Zuhörer dürfen bleiben
Die Opferanwälte Johannes Öhlböck und Florian Höllwarth hatten eigentlich den Ausschluss der Öffentlichkeit während der Verhandlung beantragt. Doch dem wird nicht stattgegeben. Die Zuhörer dürfen vorerst bleiben.
Zubaidullah R., Ibraulhaq A. und Ali H., allesamt Afghanen, sind wegen Vergewaltigung mit Todesfolge angeklagt. Sie sollen Schuld daran tragen, dass die 13-jährige Leonie am 26. Juni 2021 in Wien-Donaustadt starb. Sie war an den Folgen einer Drogenüberdosis erstickt.
Doch Schuld wollte bisher keiner der angeklagten Männer auf sich nehmen. Das ändert sich am ersten Verhandlungstag – zumindest kündigt das Thomas Nirk, Anwalt von Ibraulhaq A. an. Seine Aussage wird allerdings erst am Mittwoch zu hören sein.
Auch Zubaidullah R., 23, bekennt sich teilschuldig. „Sie sollten sagen, ob ich schuldig bin oder nicht“, sagt er zur Vorsitzenden Richterin Anna Marchart.
Doch auf den ersten Blick ist nicht ganz klar, wo er seine Schuld sieht. Zwar entschuldigt er sich „bei der Familie des Opfers und der Republik Österreich“. Aber: „Ich habe alles Mögliche getan, um das Leben des Mädchens zu retten.“ Und: „Es ist halt passiert.“
Sieben Ecstasy-Tabletten
Was passiert war, das schildert der Staatsanwalt den Geschworenen zu Beginn. „Es geht um den tragischen Tod der 13-jährigen Leonie. Sie hat sieben Stück Ecstasy bekommen und ist schließlich erstickt.“
Leonie lebte mit ihrer Familie in Tulln. Doch Wien übte auf das Teenager-Mädchen einen großen Reiz aus. Auch in der Nacht des 25. Juni machte sie sich mit einem Bekannten auf den Weg in die Stadt. Dort traf sie auf die drei angeklagten Männer. Sie ließ sich dazu überreden, in die Wohnung eines Angeklagten mitzukommen. Dort wurde Leonie unter Drogen gesetzt und mehrfach vergewaltigt.

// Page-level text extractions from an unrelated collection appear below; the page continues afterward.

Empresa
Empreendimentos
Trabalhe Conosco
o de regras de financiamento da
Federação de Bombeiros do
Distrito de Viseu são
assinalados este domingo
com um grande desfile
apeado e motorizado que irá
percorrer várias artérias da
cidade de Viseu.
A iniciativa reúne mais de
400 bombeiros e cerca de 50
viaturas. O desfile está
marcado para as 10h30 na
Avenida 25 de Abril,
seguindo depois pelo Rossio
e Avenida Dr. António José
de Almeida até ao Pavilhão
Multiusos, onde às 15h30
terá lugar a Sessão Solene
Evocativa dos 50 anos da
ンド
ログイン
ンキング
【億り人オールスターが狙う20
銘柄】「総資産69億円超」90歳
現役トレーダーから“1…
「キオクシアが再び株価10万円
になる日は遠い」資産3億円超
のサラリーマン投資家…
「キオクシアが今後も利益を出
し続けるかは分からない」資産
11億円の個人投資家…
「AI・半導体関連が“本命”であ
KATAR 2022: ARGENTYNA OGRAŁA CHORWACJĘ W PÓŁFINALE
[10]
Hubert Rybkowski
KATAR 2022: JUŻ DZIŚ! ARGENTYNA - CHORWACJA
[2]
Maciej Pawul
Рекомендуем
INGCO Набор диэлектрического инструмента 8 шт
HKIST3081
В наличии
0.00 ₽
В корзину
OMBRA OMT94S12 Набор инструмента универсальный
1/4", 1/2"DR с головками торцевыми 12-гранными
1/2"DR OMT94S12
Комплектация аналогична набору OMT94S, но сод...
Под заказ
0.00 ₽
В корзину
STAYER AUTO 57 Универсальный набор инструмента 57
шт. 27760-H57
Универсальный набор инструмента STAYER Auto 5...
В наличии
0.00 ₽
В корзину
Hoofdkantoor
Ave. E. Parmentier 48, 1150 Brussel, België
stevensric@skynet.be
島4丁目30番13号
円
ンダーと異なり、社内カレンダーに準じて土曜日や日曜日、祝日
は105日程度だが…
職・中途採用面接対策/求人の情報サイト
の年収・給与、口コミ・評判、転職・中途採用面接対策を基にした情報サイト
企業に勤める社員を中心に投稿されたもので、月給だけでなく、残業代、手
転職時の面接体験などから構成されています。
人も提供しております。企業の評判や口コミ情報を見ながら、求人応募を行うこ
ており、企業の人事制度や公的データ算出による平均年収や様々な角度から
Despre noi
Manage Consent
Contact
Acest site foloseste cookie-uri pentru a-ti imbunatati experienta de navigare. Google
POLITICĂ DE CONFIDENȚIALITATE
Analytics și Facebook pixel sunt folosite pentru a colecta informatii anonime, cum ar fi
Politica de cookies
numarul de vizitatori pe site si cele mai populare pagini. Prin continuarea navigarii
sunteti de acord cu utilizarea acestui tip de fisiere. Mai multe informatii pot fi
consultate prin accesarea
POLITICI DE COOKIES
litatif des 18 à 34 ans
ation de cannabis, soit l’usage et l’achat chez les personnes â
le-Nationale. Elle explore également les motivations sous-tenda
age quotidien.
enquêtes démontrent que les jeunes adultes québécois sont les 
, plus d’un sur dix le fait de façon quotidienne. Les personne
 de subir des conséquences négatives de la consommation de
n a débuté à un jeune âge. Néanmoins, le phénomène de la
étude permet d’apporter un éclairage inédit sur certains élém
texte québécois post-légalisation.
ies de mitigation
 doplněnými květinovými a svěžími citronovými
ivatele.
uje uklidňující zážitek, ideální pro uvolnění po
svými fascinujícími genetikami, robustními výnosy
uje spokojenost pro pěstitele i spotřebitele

Der älteste Beschuldigte, Zubaidullah R., ein Kampfsportler, präsentiert eine ganz andere Version: „Ali hat mich gefragt, ob ich mit ihr Sex haben will. Sie ist ein Mädchen, das für Geld alles macht“, erklärt er. 50 Euro habe er Leonie gegeben. Dann sei er schlafen gegangen – und sei erst wieder aufgewacht, als er Streit aus dem Nebenzimmer hörte. „Sie lag am Boden, Ali hatte Sex mit ihr, der andere hat gefilmt“, schildert er vor Gericht. Auch er habe dann sein Handy gezückt und Aufnahmen gemacht. „Damit sie das später nicht abstreiten können“, wie er erklärt.
220.000 Euro Trauerschmerzengeld
Als er hört, dass die Opferanwälte insgesamt 220.000 Euro Trauerschmerzengeld einfordern, wird er nervös: „Ich bin ein Flüchtling. Wie soll ich das zahlen?“ Auf Fragen der anderen Verteidiger reagiert er mit einem Grinsen.
Er sei derjenige gewesen, der dem Mädchen helfen wollte, ihm Zitronensaft und Wasser einflößte, um sie wieder munter zu machen, und die anderen aufgefordert habe, „die Rettung oder ein Taxi zu rufen“. Und er habe das Mädchen schließlich auf einem Grünstreifen vor der Wohnhausanlage abgelegt. „Damit sie frische Luft atmet.“
Südenbock
Das passt allerdings nicht mit den bisherigen Erzählungen der anderen Angeklagten zusammen – die geben Zubaidullah R. die Hauptschuld. „Er war auf der Flucht, er konnte sich lange nicht dazu äußern. Alle haben die Schuld auf ihn geschoben“, meint sein Anwalt Wolfgang Haas.
Andreas Schweitzer wiederum, der Ali H. vertritt (er will der feste Freund von Leonie gewesen sein) kritisiert die Berichterstattung in dem Fall. „Es wurde so viel geschrieben, die Angeklagten hatten nicht die Möglichkeit, das zu widerlegen. Sie wurden vorverurteilt.“ Am Mittwoch kommen die beiden anderen Angeklagten zu Wort.